[[ Provided information, beginning ]]

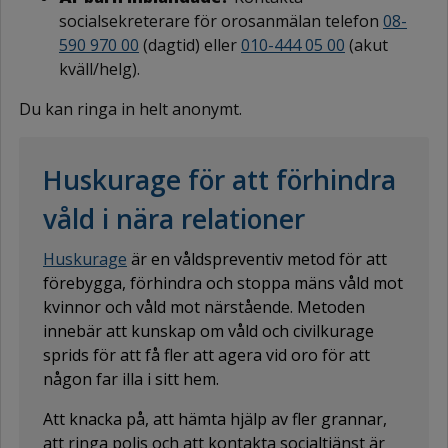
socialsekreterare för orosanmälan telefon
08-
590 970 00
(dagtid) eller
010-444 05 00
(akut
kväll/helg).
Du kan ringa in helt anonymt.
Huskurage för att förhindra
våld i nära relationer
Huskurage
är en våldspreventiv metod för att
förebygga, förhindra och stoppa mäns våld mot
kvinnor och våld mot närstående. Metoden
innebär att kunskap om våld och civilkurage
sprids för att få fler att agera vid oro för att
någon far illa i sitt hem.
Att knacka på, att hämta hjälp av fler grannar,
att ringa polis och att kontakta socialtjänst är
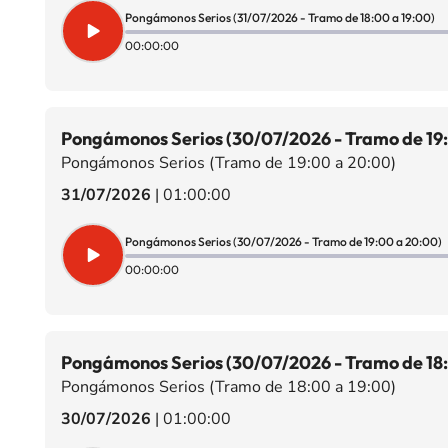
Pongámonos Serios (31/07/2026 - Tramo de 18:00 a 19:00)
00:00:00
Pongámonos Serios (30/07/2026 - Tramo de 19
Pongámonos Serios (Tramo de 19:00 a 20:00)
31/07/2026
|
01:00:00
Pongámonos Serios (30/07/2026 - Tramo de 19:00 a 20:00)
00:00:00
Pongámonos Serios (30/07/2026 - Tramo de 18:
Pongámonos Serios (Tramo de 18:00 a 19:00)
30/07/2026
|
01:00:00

[[ Provided information, end ]]
[[ Provided information, beginning ]]

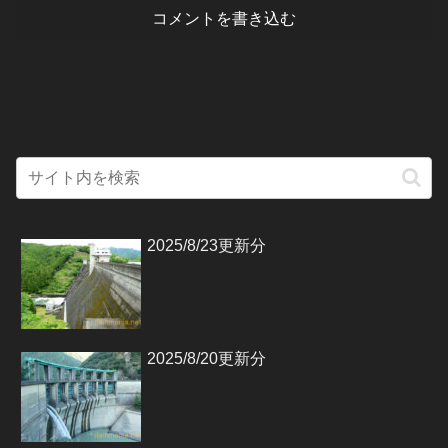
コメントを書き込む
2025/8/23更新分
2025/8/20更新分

[[ Provided information, end ]]
[[ Provided information, beginning ]]

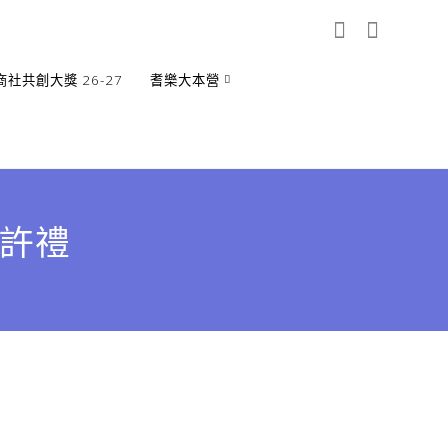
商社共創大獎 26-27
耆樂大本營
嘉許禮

[[ Provided information, end ]]

### Exercise
The answer is each line in which the word "Huskurage" occurs, copied from the material above.

### Task result
Huskurage för att förhindra
Huskurage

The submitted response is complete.